I’ve had the privilege and opportunity of having known Ramnath Goenkaji and having worked with him quite closely. I’ve never had the least hesitation in acknowledging that Ramnath Goenka was probably the most fascinating gentleman I ever knew. I first met him in 1974, almost 41 years ago. The JP movement was on and Jayaprakash Narayan had come to Delhi. There were two places where he was available. One was the small bungalow next to the Gandhi Peace Foundation where he used to live. And then, through most of the day, he used to meet people in Ramnathji’s guesthouse. I had an appointment to meet JP to invite him to Delhi University. When I entered the living room to that guesthouse, there were about four or five people of Ramnathji’s vintage. Ramnathji was there, JP was there, Nanaji Deshmukh was there and the fourth gentleman, I remember, used to be a Congress MP from Bihar called Ganga Sharan Singh.
After that I maintained some contact with Ramnathji, because he was a central figure in the movement. After the Emergency was imposed and most of us were in detention, Ramnathji was effectively removed from the control of The Indian Express. But if there was one instrumentality outside the prison system that kept fighting the Emergency, it was The Indian Express. While in detention, even that censored newspaper was of great value to us. We would at times stare at the empty, blank lead editorial, which was symbolic of the fact that he wanted to say something and wasn’t allowed to, either on the censored edit page or news columns. But between the lines, you could always get a sense of what the newspaper wanted to convey. And that was the time when whatever he had was at stake — he had invested in the struggle for democracy.

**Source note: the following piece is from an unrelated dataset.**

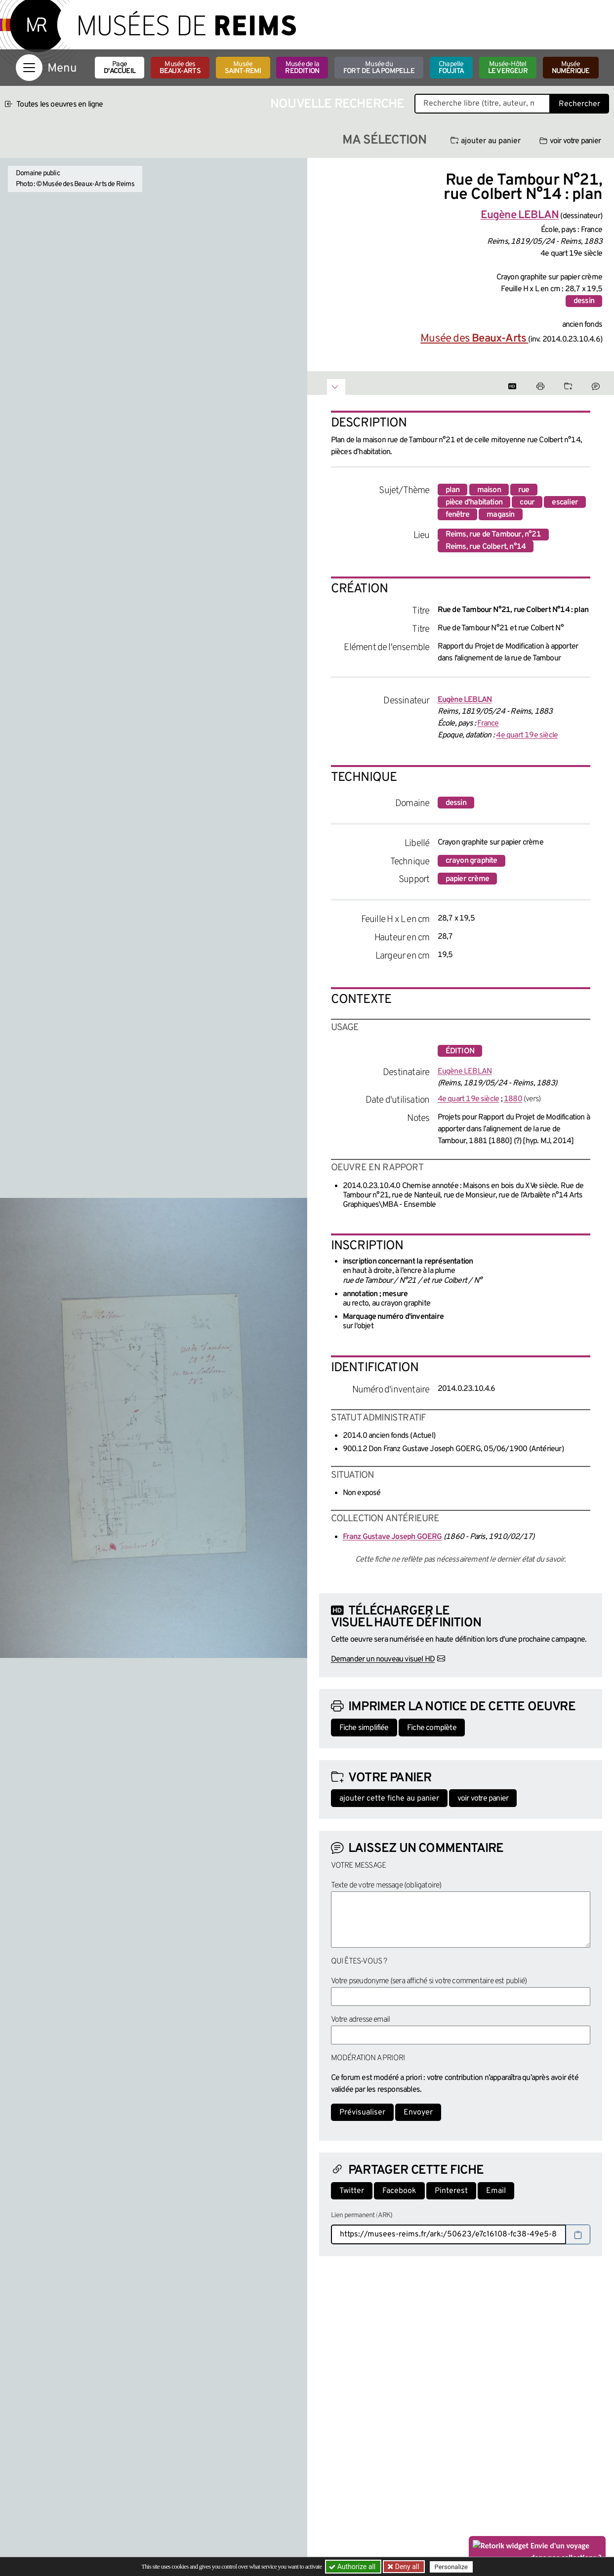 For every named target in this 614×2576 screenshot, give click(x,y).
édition (460, 1051)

He started the newspaper when the British were ruling India. Little is known about the fact that during the Quit India Movement, when censorship was imposed, he chose to close down the newspaper rather than submit to it, and then restart the newspaper once the censorship was removed. He was, for a brief while, in the Madras Legislative Council, and he made it through that route into the Constituent Assembly (CA). He proudly used to show us one of the speeches he had delivered to the CA on newspaper censorship. The subject under discussion was the imposition of tax on newspapers. He said that a time would come when governments would not use or resort to crude methodologies like censorship by physically preventing newspapers or articles from coming out, but would probably pinch the pockets of newspapers — that was the phrase he had used — in order to make sure they could control the media. And he had very strongly spoken against that proposal.
His personal history and that of his newspaper were subsequently almost the history of Indian politics post Independence. But it was through the 1970s and the 1980s that we saw the best in him. During 1969-70, when most people were in favour of state controls, he was quite vocally against them.
There was another personal experience he had that I think speaks to the big challenge faced by Indian media today. From big to small, people involved in all kinds of other businesses also tend to control media organisations. And the editorial and news columns reflect the obvious conflict of the different interests they have. Ramnathji also dabbled in other businesses and lost a lot of money in them. At one stage, a massive CBI case was built against him. He was prosecuted and then acquitted. He realised that a newspaper has to be a standalone business — but how do you support a standalone business if you don’t have other economic support? His conventional Marwari wisdom was that wherever you establish a media centre, you must establish a big real estate centre. So all the offices, buildings, guesthouses and printing presses he started establishing in one metropolitan town after another were never for personal wealth. The income generated from them was continuously let into the newspaper company. So his model was to keep the newspaper a reasonable distance away from other business interests and have his own real estate. That is probably what kept him going during the Emergency. He had become virtually the sole voice in favour of democracy during that period.
But during peacetime he was like a fish out of water. He loved a fight. When the Congress and Mrs Gandhi came back to power in the 1980s, the first attack was again on The Indian Express. This second round saw the best in the man. He was never cowed down by any fight — from his newsprint allocations to his advertisements, buildings and tax cases. At one stage, he had some 700 prosecutions against his newspaper, and was being summoned to almost every part of the country. A strike was engineered at his office to make sure the paper didn’t publish. But the paper remained committed to the kind of values he himself was committed to.
How do I look back on him and relate him to the current stage of Indian journalism? He was fearless. He could risk almost anything. He had a deep sense of pride in the fact that a newspaper is supposed to expose corruption and injustice wherever it finds it. He gave his paper direction, whether it was on human rights or corruption. He had strong political views. He had friends almost across the spectrum. I remember his last battle was when he realised that his paper may or may not survive towards the end of the 1980s. He put almost everything he had into the 1989 electoral battle. So the period from 1986-87 to 1989 was the last political battle he fought, risking almost everything and emerging victorious. But he never wanted to be a part of any power structure. He fought his battles, the battles produced results, and he immediately distanced himself from positions of influence and power. He’s an essential part of India’s media history.